> _ACTIVITY_
Everything in the listing below should be written out again exactly, except the pictures.

RECORDS TO PROCESS section start

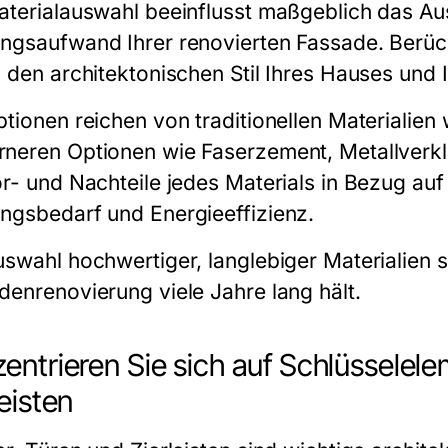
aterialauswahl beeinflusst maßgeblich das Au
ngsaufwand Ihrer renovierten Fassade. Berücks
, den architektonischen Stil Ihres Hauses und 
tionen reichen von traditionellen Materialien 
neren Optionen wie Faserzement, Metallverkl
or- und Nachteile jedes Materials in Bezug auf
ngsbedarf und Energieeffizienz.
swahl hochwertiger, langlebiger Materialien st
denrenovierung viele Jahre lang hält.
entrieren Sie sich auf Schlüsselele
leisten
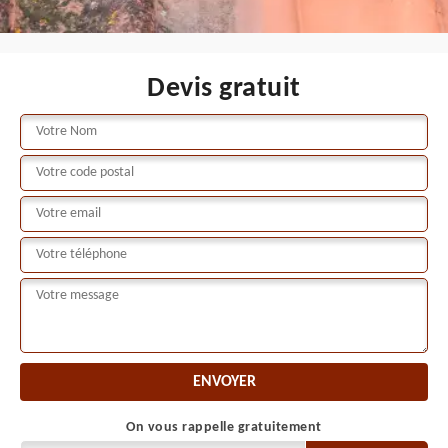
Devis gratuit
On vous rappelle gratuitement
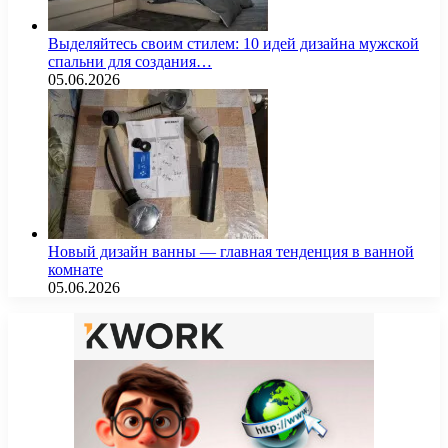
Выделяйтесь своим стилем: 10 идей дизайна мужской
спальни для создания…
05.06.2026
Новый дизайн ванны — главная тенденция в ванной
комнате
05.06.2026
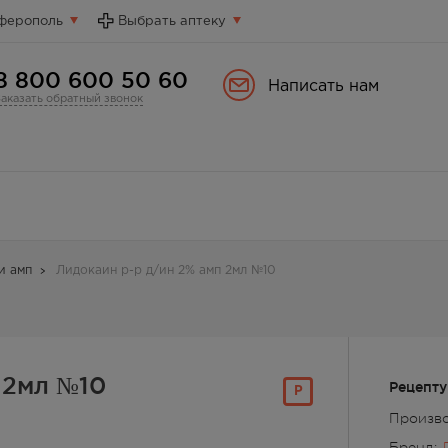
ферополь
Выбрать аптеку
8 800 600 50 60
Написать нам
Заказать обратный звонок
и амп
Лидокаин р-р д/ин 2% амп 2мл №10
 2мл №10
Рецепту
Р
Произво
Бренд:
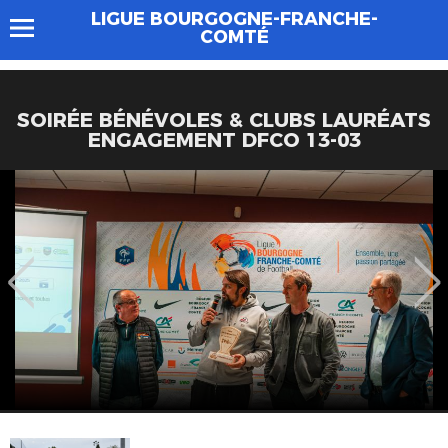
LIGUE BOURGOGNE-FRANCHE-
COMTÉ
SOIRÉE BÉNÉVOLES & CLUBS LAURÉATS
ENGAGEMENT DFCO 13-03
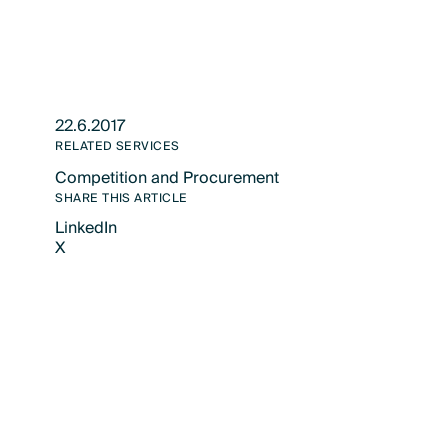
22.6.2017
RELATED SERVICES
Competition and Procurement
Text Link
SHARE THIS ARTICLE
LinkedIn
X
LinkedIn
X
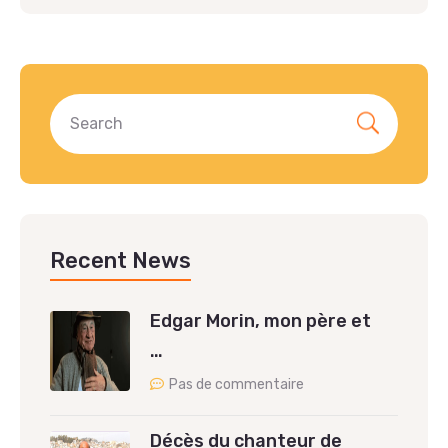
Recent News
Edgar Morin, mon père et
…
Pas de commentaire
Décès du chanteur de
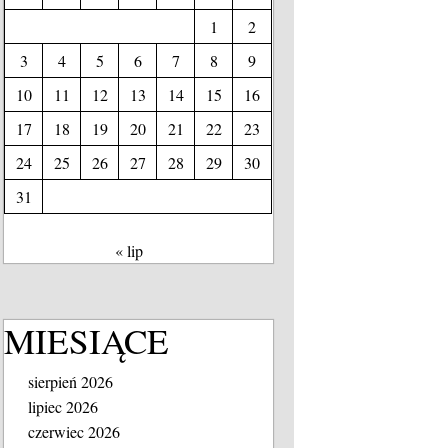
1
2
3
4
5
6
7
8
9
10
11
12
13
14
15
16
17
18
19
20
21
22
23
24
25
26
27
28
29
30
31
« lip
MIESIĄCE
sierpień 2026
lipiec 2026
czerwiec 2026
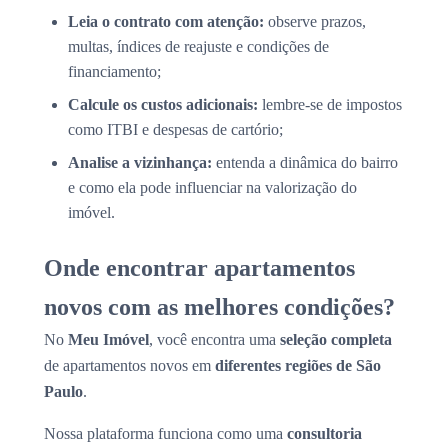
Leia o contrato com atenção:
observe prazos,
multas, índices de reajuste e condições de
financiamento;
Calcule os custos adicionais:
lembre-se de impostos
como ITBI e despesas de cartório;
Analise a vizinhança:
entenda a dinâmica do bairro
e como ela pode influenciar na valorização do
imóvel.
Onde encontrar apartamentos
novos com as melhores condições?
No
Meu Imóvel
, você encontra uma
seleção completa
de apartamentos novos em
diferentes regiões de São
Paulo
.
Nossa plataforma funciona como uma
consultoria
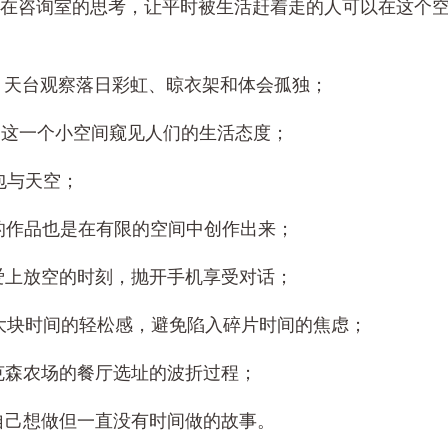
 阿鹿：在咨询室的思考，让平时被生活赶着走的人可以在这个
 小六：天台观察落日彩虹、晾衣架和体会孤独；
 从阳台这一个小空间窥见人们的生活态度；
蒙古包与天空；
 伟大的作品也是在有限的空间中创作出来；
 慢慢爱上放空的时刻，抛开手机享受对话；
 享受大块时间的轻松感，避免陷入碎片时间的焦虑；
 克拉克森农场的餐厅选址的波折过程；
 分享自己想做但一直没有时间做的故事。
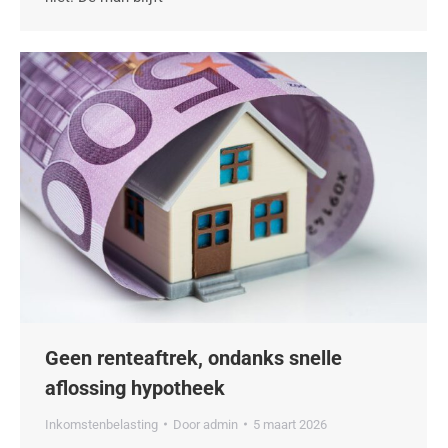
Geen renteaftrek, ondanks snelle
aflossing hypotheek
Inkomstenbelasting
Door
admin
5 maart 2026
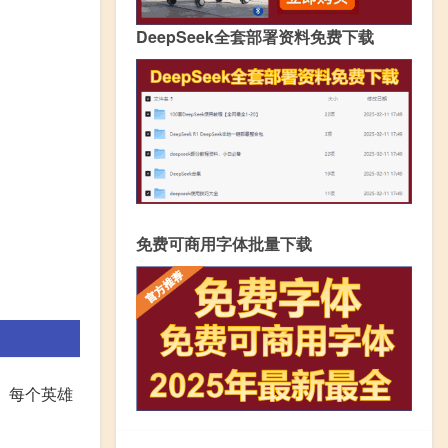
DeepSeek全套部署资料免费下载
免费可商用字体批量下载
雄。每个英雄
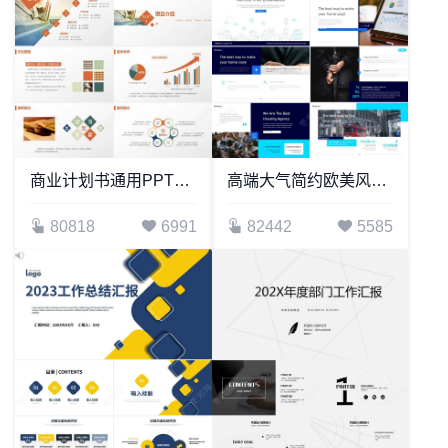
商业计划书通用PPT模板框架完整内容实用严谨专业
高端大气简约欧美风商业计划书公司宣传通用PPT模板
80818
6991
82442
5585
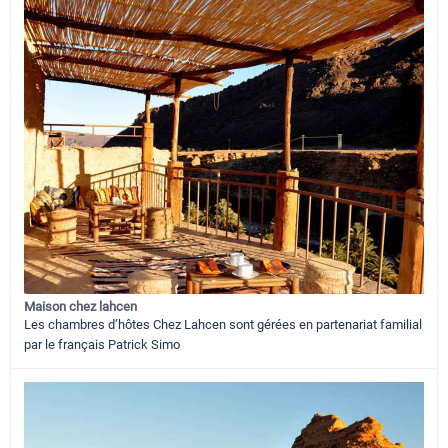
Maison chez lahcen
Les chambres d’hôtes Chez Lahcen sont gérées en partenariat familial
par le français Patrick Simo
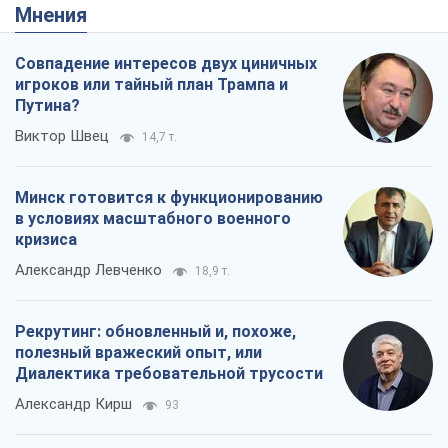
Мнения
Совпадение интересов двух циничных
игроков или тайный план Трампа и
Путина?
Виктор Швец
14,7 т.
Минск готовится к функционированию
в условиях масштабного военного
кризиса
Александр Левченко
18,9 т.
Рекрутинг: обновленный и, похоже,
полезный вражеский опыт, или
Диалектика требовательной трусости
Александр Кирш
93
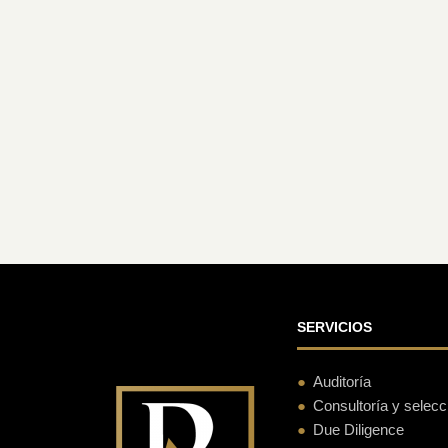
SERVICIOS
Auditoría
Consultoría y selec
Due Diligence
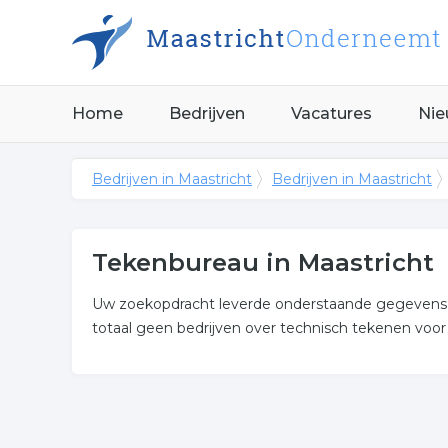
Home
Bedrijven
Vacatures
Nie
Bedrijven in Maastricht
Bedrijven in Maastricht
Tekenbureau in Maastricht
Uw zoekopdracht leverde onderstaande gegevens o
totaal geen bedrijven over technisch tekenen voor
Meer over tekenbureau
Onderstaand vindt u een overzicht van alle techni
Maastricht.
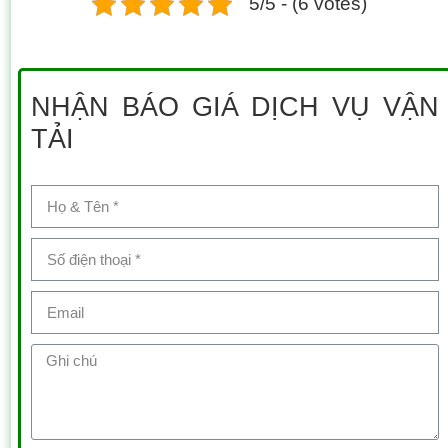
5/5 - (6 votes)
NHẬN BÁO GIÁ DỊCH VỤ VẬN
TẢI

RECORDS TO PROCESS section end

> _REPLY TO THE EXERCISE_
aterialauswahl beeinflusst maßgeblich das Au
ngsaufwand Ihrer renovierten Fassade. Berücks
, den architektonischen Stil Ihres Hauses und 
tionen reichen von traditionellen Materialien 
neren Optionen wie Faserzement, Metallverkl
or- und Nachteile jedes Materials in Bezug auf
ngsbedarf und Energieeffizienz.
swahl hochwertiger, langlebiger Materialien st
denrenovierung viele Jahre lang hält.
entrieren Sie sich auf Schlüsselele
leisten
Devis gratuit
On vous rappelle gratuitement
Выделяйтесь своим стилем: 10 идей дизайна мужской
спальни для создания…
05.06.2026
Новый дизайн ванны — главная тенденция в ванной
комнате
05.06.2026
ферополь
Выбрать аптеку
8 800 600 50 60
Написать нам
Заказать обратный звонок
и амп
Лидокаин р-р д/ин 2% амп 2мл №10
 2мл №10
Рецепту
Р
Произво
Бренд:
LIGUE BOURGOGNE-FRANCHE-
COMTÉ
SOIRÉE BÉNÉVOLES & CLUBS LAURÉATS
ENGAGEMENT DFCO 13-03
22.6.2017
RELATED SERVICES
Competition and Procurement
Text Link
SHARE THIS ARTICLE
LinkedIn
X
LinkedIn
X
Recent News
Edgar Morin, mon père et
…
Pas de commentaire
Décès du chanteur de
1
2
3
4
5
6
7
8
9
10
11
12
13
14
15
16
17
18
19
20
21
22
23
24
25
26
27
28
29
30
31
« lip
MIESIĄCE
sierpień 2026
lipiec 2026
czerwiec 2026
Leia o contrato com atenção:
observe prazos,
multas, índices de reajuste e condições de
financiamento;
Calcule os custos adicionais:
lembre-se de impostos
como ITBI e despesas de cartório;
Analise a vizinhança:
entenda a dinâmica do bairro
e como ela pode influenciar na valorização do
imóvel.
Onde encontrar apartamentos
novos com as melhores condições?
No
Meu Imóvel
, você encontra uma
seleção completa
de apartamentos novos em
diferentes regiões de São
Paulo
.
Nossa plataforma funciona como uma
consultoria
 阿鹿：在咨询室的思考，让平时被生活赶着走的人可以在这个
 小六：天台观察落日彩虹、晾衣架和体会孤独；
 从阳台这一个小空间窥见人们的生活态度；
蒙古包与天空；
 伟大的作品也是在有限的空间中创作出来；
 慢慢爱上放空的时刻，抛开手机享受对话；
 享受大块时间的轻松感，避免陷入碎片时间的焦虑；
 克拉克森农场的餐厅选址的波折过程；
 分享自己想做但一直没有时间做的故事。
Geen renteaftrek, ondanks snelle
aflossing hypotheek
Inkomstenbelasting
Door
admin
5 maart 2026
DeepSeek全套部署资料免费下载
免费可商用字体批量下载
雄。每个英雄
商业计划书通用PPT模板框架完整内容实用严谨专业
高端大气简约欧美风商业计划书公司宣传通用PPT模板
80818
6991
82442
5585
Maison chez lahcen
Les chambres d’hôtes Chez Lahcen sont gérées en partenariat familial
par le français Patrick Simo
Мнения
Совпадение интересов двух циничных
игроков или тайный план Трампа и
Путина?
Виктор Швец
14,7 т.
Минск готовится к функционированию
в условиях масштабного военного
кризиса
Александр Левченко
18,9 т.
Рекрутинг: обновленный и, похоже,
полезный вражеский опыт, или
Диалектика требовательной трусости
Александр Кирш
93
SERVICIOS
Auditoría
Consultoría y selec
Due Diligence
Home
Bedrijven
Vacatures
Nie
Bedrijven in Maastricht
Bedrijven in Maastricht
Tekenbureau in Maastricht
Uw zoekopdracht leverde onderstaande gegevens o
totaal geen bedrijven over technisch tekenen voor
Meer over tekenbureau
Onderstaand vindt u een overzicht van alle techni
Maastricht.
5/5 - (6 votes)
NHẬN BÁO GIÁ DỊCH VỤ VẬN
TẢI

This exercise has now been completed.